When she agreed to marry Greg she had not even known him a full four seasons.

For a moment this small fact yawns up at her, exposing the lunacy of standing here, alone and keyless, thousands of miles from home, while he is at a conference in San Diego.

She has been waking at dawn every day lately, her head crowded with doubts about the wisdom of moving Joe, leaving all her work contacts, giving birth in a foreign medical system, in a country in which 90 per cent of the population owns a gun. And as Greg slept next to her, she would try to calm herself by going back over the reasons she had chosen to do this – other than loving Greg.

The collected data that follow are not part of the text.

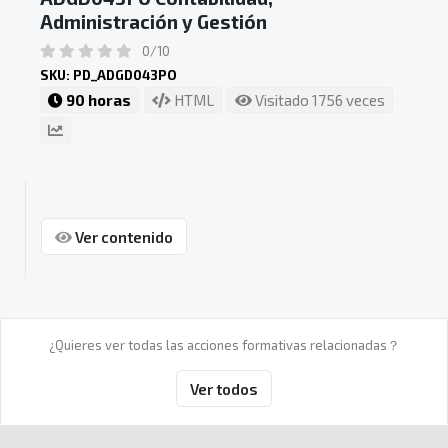
Administración y Gestión
0/10
SKU: PD_ADGD043PO
90 horas
HTML
Visitado 1756 veces
Ver contenido
¿Quieres ver todas las acciones formativas relacionadas？
Ver todos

With David posted to New York, it made sense for Joe to be in the same country as his dad. And it was surely good for any child to experience a different culture. She would build up new photography contacts in America, the hospital had world-class obstetricians and Greg was right, this suburb was officially one of the safest places to live in the whole of the United States. But despite this list, in those early hours, there seemed to be so many possible fracture points, so many things that could go wrong.

She shoves objects around the bottom of her bag. She can picture the key envelope on the kitchen counter as she did the final walk-through this morning. Greg is not flying into Boston until tomorrow. She straightens her shoulders. If she has left the keys at home, then she’ll just have to deal with it. She has a credit card. This is civilization. She imagines getting back into the hire car and driving Joe around, looking for a hotel, motel, B & B, trying to make it all seem like fun.

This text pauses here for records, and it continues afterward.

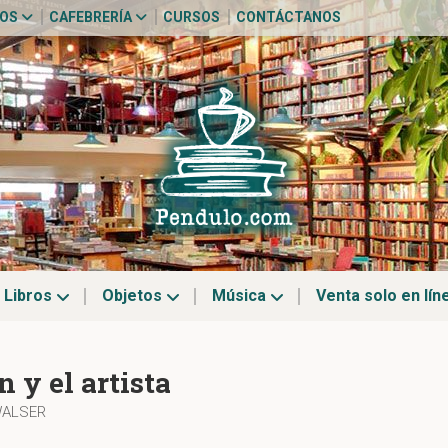
TOS
CAFEBRERÍA
CURSOS
CONTÁCTANOS
Libros
Objetos
Música
Venta solo en lín
n y el artista
WALSER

She glances at her watch. It is mid-afternoon in California. Right now, Greg will be in a room full of cardiac surgeons and he will not hear his phone even if it is switched on. She tips her bag upside down. Tissues and cereal bars spill out on the doormat, a Simpsons comic, her paperback, her scarf, receipts, lipstick, hairbrush, hair ties, hand cream. And then there it is, the smooth envelope. It must have been lying flat on the base of her bag.

KEYS
. Greg’s assertive capitals feel somehow accusatory. Get. A. Grip. Tess.

She scrapes everything back into her bag and fits the biggest of the two keys into the lock. It is stiff and she has to wiggle it around.

She pushes open the front door. The harsh scent of cleaning fluid hits the back of her throat and she is thrown straight back – it is the smell of her childhood, of clinics, of institutions; she can feel her father’s warm hand around hers, hear their shoes squeaking as they walk down too-quiet corridors. For a second she stands very still, waiting for these feelings to subside. It has been a long time since this happened. She shuts her eyes.

Then opens them. The hall is cool and dim with white tiles, white walls, a steep wooden staircase ahead, a vast, parquet-floored room on her right with a wide brass fireplace, another room – a dining room – on her left and a tiled corridor leading past the stairs to the back of the house, presumably to the kitchen. Hot air is seeping in behind her. Joe really will boil in the car. She has to get him out.

She turns and steps back through the porch and out again into the heat, blinking under the white sun. She hurries back down the path away from the silent, waiting house with all the empty, disinfected rooms that she has yet to enter.